- PROBLEM REQUIREMENTS -
If a line in the data below includes the string "miroir", please return a copy of it.

- PROVIDED ENTRIES -

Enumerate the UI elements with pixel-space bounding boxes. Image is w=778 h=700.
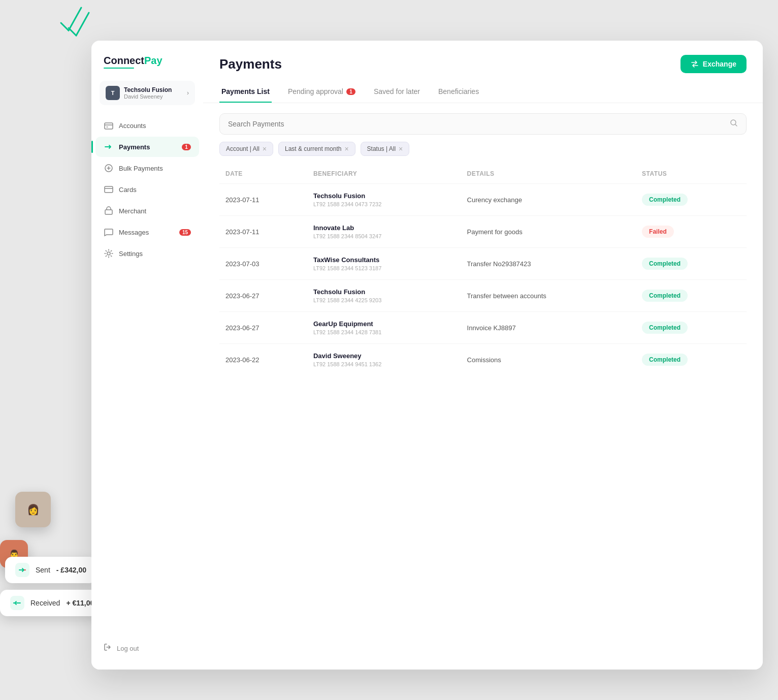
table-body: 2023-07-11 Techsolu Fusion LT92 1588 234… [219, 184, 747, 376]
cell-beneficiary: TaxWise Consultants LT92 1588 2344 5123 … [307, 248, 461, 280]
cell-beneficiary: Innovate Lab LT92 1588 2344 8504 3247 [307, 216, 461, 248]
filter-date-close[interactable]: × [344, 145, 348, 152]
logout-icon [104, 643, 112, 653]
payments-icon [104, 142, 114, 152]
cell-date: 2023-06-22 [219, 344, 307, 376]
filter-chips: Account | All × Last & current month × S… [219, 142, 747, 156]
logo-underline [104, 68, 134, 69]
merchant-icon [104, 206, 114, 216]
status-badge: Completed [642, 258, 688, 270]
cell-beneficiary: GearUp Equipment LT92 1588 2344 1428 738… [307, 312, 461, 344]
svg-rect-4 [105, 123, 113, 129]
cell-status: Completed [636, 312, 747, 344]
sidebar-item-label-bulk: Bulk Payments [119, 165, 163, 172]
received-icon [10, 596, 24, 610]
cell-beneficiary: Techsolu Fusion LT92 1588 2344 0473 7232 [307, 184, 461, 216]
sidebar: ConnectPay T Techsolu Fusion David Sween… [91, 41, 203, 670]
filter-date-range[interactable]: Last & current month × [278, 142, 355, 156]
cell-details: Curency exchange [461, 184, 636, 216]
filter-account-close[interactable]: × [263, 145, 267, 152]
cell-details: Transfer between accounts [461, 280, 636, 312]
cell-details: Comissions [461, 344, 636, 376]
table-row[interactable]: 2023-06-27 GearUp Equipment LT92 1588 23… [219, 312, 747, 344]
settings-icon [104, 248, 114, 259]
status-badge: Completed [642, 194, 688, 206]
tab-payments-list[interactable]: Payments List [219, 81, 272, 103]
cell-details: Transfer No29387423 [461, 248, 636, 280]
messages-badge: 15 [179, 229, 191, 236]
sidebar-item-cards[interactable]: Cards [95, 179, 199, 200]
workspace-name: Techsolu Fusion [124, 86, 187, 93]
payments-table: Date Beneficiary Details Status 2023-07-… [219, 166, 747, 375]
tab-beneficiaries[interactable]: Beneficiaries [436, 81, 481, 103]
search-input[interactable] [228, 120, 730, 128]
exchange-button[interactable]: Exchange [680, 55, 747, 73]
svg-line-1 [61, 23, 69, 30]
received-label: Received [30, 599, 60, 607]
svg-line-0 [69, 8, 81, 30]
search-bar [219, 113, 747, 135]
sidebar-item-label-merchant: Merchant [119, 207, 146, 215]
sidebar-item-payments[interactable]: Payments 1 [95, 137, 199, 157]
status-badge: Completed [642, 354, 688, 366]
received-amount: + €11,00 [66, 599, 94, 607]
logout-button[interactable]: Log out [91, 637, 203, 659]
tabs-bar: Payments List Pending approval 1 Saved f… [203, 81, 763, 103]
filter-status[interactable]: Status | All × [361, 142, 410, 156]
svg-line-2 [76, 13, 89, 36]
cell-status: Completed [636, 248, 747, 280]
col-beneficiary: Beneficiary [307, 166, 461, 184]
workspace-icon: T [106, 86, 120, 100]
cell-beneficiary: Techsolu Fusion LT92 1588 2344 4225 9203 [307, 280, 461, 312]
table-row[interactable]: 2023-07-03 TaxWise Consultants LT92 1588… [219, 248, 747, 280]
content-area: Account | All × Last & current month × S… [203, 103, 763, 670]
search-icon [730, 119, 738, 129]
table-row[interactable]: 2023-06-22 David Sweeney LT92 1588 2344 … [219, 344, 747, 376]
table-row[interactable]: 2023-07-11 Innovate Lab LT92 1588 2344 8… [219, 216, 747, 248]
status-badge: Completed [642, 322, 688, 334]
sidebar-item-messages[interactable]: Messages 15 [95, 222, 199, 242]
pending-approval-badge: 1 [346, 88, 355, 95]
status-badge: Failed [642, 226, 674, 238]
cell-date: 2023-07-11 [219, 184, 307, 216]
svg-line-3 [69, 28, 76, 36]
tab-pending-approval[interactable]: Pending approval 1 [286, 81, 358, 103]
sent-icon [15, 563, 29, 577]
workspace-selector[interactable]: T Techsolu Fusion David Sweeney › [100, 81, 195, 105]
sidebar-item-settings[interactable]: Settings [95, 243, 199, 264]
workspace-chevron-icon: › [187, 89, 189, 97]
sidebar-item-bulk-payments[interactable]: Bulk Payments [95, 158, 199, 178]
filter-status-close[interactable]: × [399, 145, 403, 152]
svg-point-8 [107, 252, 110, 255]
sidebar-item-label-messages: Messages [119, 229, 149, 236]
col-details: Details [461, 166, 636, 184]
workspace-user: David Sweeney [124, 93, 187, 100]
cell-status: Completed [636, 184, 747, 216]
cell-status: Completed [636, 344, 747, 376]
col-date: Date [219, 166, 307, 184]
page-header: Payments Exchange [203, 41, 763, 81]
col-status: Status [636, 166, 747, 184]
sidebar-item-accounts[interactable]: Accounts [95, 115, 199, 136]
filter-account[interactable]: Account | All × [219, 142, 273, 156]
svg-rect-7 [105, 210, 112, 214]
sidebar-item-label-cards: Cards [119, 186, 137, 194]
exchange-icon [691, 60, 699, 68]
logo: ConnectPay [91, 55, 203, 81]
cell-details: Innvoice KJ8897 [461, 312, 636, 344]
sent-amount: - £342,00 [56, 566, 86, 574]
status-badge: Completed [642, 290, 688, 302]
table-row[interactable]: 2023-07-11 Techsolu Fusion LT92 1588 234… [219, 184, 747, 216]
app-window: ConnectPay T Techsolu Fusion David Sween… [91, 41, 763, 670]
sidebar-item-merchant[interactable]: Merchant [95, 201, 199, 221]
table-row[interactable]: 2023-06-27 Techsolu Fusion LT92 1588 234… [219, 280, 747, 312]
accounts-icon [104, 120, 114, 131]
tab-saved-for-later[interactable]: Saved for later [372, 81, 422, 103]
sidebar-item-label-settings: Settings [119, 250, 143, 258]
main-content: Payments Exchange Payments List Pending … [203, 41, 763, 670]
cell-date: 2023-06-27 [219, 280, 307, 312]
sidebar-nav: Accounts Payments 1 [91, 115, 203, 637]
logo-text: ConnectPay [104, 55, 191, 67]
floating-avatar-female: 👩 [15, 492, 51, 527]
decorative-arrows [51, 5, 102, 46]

* * *

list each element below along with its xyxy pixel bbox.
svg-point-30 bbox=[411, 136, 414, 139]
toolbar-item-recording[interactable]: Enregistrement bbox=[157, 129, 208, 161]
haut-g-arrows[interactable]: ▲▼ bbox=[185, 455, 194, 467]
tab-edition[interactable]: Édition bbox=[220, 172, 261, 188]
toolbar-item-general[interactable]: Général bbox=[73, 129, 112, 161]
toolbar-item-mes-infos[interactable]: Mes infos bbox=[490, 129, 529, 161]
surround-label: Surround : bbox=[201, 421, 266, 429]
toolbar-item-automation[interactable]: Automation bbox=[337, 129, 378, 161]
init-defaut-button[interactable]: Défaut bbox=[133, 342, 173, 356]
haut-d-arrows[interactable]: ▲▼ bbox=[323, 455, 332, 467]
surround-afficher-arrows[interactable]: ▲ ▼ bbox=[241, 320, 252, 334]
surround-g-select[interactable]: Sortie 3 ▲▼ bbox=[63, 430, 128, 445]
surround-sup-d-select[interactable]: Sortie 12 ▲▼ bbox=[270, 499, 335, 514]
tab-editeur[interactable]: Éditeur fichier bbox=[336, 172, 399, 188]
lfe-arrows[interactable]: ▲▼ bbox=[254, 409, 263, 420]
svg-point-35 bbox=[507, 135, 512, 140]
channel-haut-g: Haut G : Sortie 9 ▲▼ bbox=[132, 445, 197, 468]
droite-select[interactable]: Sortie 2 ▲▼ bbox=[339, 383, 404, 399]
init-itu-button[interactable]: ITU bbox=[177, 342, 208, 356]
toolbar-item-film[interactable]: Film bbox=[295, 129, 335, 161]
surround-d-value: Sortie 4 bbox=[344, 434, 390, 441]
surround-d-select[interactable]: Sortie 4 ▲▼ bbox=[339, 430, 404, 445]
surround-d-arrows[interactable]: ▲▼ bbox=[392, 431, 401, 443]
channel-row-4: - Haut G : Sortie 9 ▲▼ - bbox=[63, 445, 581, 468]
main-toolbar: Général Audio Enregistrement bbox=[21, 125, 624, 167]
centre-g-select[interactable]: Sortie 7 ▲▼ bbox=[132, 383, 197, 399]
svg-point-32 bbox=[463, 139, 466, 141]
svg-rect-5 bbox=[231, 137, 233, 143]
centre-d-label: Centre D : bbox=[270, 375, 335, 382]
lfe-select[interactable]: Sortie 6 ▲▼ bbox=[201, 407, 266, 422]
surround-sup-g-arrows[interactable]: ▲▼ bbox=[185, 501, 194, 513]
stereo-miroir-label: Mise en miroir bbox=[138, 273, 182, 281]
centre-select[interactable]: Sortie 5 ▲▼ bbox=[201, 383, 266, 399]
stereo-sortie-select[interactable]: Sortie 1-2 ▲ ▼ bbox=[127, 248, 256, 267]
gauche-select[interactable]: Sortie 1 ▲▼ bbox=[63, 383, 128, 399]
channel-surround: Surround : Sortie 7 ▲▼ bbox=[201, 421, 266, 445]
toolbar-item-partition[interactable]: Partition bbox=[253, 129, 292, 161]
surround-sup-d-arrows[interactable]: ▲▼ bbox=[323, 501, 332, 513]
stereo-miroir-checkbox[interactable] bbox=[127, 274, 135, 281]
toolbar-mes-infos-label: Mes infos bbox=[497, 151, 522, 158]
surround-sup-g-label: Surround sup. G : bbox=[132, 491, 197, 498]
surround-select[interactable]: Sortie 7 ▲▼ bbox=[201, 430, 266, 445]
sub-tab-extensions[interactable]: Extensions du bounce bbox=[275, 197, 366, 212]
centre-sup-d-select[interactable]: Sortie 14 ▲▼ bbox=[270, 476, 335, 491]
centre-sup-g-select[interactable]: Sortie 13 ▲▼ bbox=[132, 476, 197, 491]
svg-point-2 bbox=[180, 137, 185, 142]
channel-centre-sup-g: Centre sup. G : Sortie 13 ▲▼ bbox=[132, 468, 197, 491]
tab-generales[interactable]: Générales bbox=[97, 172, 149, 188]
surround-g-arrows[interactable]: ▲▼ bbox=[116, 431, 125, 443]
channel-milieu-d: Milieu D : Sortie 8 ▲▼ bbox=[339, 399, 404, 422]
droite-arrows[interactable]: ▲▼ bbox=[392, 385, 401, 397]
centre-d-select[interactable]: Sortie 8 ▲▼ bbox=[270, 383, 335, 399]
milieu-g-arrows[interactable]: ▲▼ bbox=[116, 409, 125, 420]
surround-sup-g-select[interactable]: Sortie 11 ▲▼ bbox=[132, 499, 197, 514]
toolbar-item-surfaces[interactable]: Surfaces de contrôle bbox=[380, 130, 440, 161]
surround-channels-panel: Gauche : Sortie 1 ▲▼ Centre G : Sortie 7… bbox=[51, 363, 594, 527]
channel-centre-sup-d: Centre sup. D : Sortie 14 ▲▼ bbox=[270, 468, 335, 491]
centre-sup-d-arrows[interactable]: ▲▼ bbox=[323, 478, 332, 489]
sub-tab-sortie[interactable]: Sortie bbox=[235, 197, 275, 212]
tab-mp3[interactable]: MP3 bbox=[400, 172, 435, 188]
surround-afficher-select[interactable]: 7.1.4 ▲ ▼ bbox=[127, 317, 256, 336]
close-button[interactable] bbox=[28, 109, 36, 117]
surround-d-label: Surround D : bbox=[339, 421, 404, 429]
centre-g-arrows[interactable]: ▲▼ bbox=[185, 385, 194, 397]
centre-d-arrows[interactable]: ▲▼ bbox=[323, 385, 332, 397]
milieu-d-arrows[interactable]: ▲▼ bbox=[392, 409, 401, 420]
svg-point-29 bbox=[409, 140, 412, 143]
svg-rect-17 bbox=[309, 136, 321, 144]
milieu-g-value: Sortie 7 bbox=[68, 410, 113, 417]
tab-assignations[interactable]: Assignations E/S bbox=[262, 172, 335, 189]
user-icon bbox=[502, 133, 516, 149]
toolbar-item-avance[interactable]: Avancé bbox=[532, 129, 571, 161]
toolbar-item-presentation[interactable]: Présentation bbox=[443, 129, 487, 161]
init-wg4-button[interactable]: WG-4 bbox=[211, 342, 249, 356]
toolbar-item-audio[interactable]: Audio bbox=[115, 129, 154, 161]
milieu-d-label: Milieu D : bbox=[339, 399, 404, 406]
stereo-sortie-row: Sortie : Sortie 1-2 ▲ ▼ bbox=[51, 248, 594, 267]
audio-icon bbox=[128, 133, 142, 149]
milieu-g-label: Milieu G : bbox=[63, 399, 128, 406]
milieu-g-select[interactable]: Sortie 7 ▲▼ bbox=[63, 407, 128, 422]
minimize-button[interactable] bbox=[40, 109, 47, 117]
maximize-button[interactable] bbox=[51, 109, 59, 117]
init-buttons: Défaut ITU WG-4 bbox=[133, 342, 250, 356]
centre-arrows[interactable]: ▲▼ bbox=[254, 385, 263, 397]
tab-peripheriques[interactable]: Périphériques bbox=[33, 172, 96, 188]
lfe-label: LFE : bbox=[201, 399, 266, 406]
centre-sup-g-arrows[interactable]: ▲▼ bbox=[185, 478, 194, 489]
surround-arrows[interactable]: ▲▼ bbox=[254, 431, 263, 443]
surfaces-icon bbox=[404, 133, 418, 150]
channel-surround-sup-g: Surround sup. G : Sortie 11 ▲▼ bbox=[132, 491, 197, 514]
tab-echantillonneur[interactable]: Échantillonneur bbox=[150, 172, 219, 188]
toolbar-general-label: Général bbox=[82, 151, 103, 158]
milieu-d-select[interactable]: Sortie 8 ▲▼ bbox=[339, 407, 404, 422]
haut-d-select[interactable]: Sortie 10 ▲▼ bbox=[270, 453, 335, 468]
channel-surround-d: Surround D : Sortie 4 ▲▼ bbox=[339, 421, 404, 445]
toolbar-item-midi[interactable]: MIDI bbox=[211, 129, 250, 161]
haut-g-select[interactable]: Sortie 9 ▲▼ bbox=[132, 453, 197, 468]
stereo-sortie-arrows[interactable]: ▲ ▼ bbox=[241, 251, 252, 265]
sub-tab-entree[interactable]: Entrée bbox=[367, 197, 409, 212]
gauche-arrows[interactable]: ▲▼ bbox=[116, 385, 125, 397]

- RESPONSE TO THIS TASK -
stereo-miroir-label: Mise en miroir bbox=[138, 273, 182, 281]
stereo-miroir-checkbox[interactable] bbox=[127, 274, 135, 281]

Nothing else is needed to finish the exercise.